TASK BRIEF
Copy every record verbatim but exclude the pictures.

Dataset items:
-----

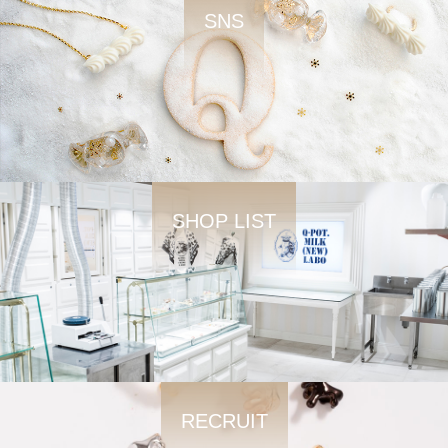
SNS
SHOP LIST
RECRUIT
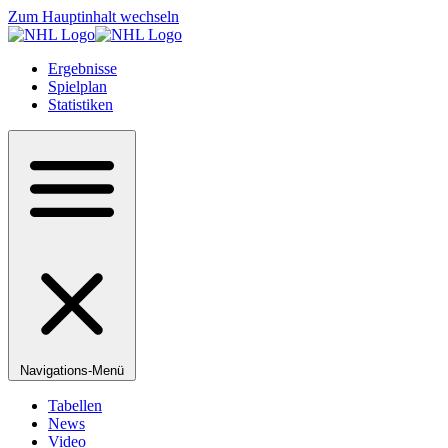
Zum Hauptinhalt wechseln
Ergebnisse
Spielplan
Statistiken
Navigations-Menü
Tabellen
News
Video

-----

RESPONSE BELOW
SNS
SHOP LIST
RECRUIT
Zum Hauptinhalt wechseln
Ergebnisse
Spielplan
Statistiken
Navigations-Menü
Tabellen
News
Video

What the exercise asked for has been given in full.